É um dos precursores do graffiti na cidade de São Paulo. No final dos anos 70, com Alex Vallauri e Waldemar Zaidler, começou a carimbar imagens pela cidade quando só existiam palavras - poesias espalhadas pelos muros. Depois da Bienal de 85, nunca mais grafitou na rua, porém, a linguagem nunca deixou sua vida. Matuck é artista plástico, desenvolve uma série de trabalhos com estênceis em seu ateliê. Como os seus recortes, graffitis-portáteis, que são vendidos em lojas de design. Colecionador cuidadoso, guarda em pequenas caixas: selos, carimbos, lembranças de um passado. Apaixonado por histórias em quadrinhos, é obcecado pelo personagem TinTin; chegou até a traduzir as entrevistas que o quadrinista belga Hergé deu. Sente saudades de um muralismo que não fez na rua. Apesar de já ter realizado em outros espaços. Atualmente, está construindo o maior mural de sua vida: cerca de 320 metros quadrados para o SESC.
Maiá: Quando você começou a grafitar? Já conhecia o Alex Vallauri?
Matuck: Conheci o Vallauri no ateliê do Rubens Matuck, meu irmão mais velho. Não lembro exatamente a data: foi por volta de 75 / 76…Eu já vinha trabalhando com carimbos de borracha, marmorizações, recortes, usava bastante o estilete.

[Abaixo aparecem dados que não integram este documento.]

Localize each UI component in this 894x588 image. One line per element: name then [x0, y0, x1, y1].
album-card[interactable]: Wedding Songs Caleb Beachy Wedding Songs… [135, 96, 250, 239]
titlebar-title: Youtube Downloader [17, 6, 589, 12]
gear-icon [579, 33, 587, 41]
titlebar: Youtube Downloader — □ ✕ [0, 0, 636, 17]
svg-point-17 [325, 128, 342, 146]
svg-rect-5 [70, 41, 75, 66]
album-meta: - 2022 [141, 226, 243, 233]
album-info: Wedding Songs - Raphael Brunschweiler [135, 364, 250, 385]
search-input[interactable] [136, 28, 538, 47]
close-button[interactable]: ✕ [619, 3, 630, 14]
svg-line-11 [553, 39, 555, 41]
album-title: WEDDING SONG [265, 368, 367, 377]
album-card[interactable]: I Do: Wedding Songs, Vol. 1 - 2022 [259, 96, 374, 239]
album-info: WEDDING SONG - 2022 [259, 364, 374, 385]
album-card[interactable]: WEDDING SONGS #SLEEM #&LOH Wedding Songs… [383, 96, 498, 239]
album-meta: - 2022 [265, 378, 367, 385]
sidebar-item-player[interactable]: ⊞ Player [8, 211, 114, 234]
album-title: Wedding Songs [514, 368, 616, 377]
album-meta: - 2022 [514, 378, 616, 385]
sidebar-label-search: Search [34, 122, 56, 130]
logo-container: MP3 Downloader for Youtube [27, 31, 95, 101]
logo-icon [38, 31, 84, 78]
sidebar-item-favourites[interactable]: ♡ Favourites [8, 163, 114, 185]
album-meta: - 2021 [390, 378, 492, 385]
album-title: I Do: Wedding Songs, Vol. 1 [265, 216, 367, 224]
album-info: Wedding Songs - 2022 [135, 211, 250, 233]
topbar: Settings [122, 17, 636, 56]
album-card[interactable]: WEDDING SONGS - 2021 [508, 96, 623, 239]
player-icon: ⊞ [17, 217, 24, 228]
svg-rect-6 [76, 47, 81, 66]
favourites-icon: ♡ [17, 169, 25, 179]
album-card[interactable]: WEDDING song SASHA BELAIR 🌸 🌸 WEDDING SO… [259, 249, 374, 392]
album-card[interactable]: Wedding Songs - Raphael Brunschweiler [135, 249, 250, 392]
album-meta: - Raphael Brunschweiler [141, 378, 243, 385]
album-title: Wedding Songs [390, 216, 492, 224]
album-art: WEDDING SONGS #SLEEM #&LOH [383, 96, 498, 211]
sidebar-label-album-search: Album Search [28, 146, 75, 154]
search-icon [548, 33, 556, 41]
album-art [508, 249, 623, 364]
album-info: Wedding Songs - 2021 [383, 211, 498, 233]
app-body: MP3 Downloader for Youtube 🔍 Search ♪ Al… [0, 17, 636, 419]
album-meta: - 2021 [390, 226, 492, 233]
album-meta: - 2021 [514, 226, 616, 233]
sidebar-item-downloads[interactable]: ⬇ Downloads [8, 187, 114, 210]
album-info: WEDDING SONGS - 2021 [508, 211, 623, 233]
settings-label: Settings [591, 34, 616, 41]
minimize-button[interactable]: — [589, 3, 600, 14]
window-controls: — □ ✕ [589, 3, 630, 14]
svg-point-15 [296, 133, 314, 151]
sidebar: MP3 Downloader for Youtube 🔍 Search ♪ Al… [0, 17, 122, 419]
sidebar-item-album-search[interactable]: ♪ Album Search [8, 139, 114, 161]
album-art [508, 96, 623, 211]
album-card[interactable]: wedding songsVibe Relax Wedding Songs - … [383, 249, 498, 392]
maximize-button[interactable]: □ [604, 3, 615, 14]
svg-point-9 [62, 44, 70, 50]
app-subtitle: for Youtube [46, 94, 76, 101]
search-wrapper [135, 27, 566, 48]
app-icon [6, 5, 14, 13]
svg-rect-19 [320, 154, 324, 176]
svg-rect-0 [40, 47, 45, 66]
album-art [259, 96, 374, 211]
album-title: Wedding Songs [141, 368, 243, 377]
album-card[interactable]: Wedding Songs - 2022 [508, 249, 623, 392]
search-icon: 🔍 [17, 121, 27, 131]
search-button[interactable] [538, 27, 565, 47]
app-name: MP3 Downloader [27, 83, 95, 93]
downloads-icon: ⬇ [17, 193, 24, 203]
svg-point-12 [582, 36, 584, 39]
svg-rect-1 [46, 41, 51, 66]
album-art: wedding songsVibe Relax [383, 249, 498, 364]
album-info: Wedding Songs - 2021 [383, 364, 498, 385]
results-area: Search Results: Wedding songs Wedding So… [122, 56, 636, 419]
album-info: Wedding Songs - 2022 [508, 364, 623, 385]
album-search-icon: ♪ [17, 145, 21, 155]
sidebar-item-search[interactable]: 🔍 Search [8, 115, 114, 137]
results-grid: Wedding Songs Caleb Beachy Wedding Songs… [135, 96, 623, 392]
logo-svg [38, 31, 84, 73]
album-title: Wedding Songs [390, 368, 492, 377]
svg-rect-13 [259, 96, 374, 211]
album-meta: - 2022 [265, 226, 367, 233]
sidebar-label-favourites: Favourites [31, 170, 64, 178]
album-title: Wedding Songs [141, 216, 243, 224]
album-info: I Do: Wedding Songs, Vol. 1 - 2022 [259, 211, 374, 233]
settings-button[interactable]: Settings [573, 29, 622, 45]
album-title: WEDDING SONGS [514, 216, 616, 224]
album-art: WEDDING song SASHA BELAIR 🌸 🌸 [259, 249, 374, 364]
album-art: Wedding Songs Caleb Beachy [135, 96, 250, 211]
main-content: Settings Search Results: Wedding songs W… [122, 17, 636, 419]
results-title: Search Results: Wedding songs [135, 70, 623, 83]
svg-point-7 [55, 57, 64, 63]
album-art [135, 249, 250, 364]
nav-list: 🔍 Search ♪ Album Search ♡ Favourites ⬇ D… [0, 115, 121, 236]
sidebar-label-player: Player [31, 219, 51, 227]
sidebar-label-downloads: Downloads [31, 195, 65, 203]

Maiá: Como surgiu o carimbo no seu trabalho?
Matuck: Acho que foi o contato com a gravura, porque são linguagens próximas. Fiz um curso de gravura em metal com o Sérgio Fingermann. E comecei a colecionar carimbos, com os quais brincava porque tinham uma certa agilidade em relação à gravura.

Maiá: Eram os carimbos da fábrica Dulcemira?
Matuck: Estes apareceram mais tarde. Os primeiros carimbos eram mais baratos; conseguia comprar. Eram carimbos escolares, infantis, de bichinhos. Tinha uma caixa enorme com 100 carimbos: coelho, balão, pipa…bem antiga, de quando era criança. Eu fazia um trabalho mais moderno, usando carimbos como recurso gráfico e plástico. Fazia estênceis rudimentares para carimbar. Com o Vallauri, conheci os carimbos da fábrica Dulcemira, na Rua Aurora, que eram usados em papéis de embrulho de padaria, mercado…Os carimbos de borracha são utilizados num processo de impressão em anilina muito rudimentar; como clichês. Muitas das figuras que o Vallauri e eu usávamos vieram da fábrica Dulcemira: as vedetes, o frango assado…

Maiá: Você já relacionava os carimbos com os estênceis?
Matuck:
Não. Eu relacionava o carimbo com a colagem. No meu caso, recortava e colava imagens carimbadas. Por isso, a colagem e o carimbo andavam juntos. Meu trabalho com a marmorização, por volta de 77, era mais um passo em direção ao estêncil. Percebi que dava para colocar um estêncil em cima da água preparada e marmorizar só aquela área como se faz na gravura.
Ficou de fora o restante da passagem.